## ACTIVITY
Whenever the word "Februari" appears in a line of the data below, copy that line.

Records contained in a dataset
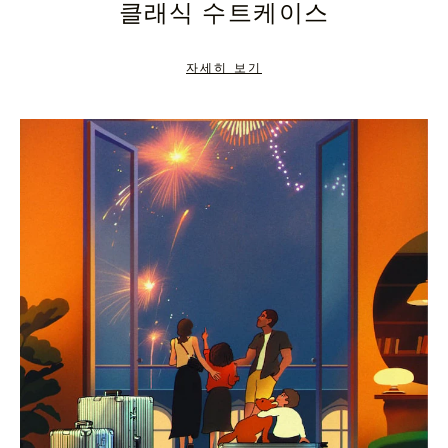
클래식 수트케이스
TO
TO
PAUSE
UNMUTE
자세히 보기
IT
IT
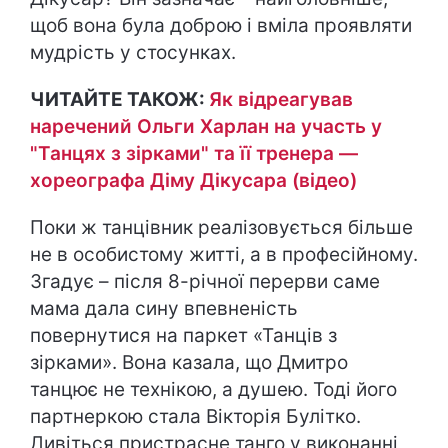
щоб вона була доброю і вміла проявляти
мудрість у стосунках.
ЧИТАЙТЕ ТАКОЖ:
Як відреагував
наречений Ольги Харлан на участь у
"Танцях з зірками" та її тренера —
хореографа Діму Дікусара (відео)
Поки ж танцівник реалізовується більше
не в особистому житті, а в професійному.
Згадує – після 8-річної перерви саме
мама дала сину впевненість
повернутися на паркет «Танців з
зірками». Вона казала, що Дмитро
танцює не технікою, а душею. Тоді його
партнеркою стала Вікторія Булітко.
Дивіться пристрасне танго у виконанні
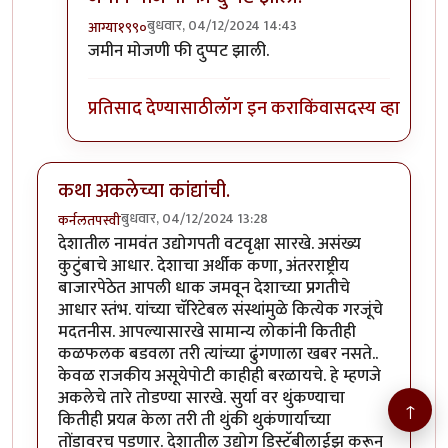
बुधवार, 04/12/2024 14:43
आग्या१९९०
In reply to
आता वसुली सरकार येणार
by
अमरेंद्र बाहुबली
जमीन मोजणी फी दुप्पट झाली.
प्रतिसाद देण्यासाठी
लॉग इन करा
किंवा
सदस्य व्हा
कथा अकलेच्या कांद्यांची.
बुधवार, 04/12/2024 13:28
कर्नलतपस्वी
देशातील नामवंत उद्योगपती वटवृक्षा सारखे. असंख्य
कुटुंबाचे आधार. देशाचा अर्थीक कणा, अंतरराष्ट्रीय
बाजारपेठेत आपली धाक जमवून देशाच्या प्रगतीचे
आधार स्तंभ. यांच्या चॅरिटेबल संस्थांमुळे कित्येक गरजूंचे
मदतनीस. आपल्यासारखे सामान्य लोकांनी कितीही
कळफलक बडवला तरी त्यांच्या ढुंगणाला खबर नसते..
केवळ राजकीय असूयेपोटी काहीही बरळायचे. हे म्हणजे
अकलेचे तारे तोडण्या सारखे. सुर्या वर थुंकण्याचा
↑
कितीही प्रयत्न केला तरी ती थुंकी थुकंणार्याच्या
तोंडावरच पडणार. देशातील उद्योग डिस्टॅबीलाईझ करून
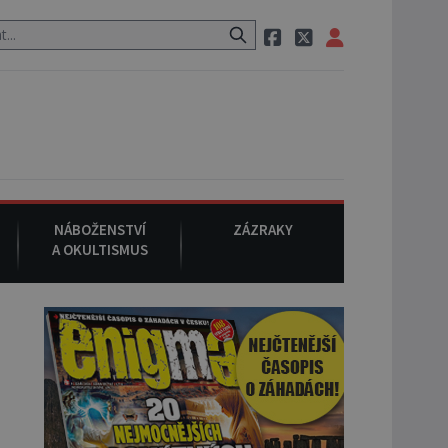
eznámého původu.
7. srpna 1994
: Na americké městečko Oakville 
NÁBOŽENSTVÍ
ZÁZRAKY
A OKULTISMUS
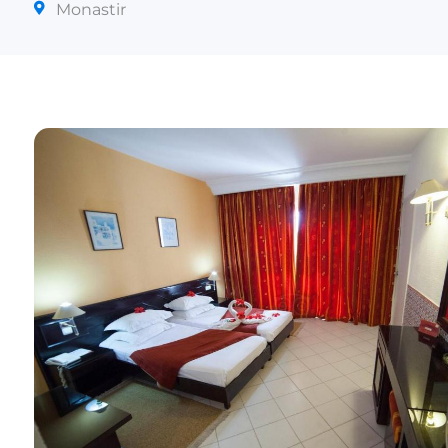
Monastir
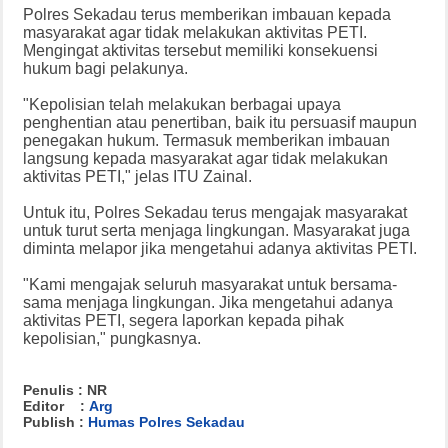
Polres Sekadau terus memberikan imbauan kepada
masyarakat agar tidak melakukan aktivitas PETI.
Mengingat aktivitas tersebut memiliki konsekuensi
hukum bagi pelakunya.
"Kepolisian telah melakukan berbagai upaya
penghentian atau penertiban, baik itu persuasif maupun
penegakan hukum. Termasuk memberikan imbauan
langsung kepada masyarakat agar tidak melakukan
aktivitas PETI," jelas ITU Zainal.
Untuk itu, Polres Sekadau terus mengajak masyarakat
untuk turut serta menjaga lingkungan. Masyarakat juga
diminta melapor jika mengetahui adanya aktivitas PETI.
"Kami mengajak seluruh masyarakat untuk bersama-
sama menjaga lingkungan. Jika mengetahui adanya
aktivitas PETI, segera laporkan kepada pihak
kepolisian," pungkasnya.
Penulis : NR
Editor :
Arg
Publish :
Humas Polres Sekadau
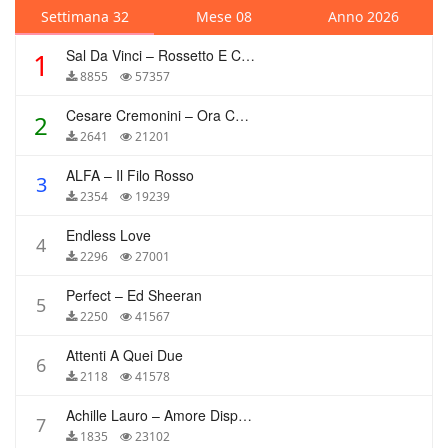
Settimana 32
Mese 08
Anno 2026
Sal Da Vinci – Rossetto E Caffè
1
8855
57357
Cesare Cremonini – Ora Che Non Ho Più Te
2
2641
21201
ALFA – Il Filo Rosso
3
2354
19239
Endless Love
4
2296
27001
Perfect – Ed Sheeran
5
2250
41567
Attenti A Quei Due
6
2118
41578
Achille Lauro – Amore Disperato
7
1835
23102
==
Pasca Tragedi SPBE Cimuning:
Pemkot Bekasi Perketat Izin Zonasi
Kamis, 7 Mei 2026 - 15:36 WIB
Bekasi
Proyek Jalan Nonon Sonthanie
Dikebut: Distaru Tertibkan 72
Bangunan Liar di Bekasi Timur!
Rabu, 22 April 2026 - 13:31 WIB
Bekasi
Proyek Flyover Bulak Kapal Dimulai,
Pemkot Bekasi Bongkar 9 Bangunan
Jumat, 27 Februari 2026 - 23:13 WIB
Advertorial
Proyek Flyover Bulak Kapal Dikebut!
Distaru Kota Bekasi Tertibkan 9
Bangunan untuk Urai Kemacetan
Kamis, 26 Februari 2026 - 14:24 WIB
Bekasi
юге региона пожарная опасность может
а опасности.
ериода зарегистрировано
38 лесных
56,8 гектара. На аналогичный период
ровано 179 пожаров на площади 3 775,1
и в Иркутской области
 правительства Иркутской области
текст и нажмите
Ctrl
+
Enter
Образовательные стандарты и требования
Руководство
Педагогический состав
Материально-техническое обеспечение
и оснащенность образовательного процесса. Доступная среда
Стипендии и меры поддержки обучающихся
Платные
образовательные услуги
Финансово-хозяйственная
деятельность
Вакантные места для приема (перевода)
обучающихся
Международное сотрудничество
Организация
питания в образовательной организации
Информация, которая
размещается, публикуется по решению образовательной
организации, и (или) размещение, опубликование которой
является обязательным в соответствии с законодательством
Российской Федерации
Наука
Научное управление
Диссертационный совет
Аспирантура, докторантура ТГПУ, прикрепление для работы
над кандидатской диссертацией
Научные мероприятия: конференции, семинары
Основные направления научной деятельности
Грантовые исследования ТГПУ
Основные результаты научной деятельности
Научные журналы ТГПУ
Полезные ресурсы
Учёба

## ANSWER AREA
Jumat, 27 Februari 2026 - 23:13 WIB
Kamis, 26 Februari 2026 - 14:24 WIB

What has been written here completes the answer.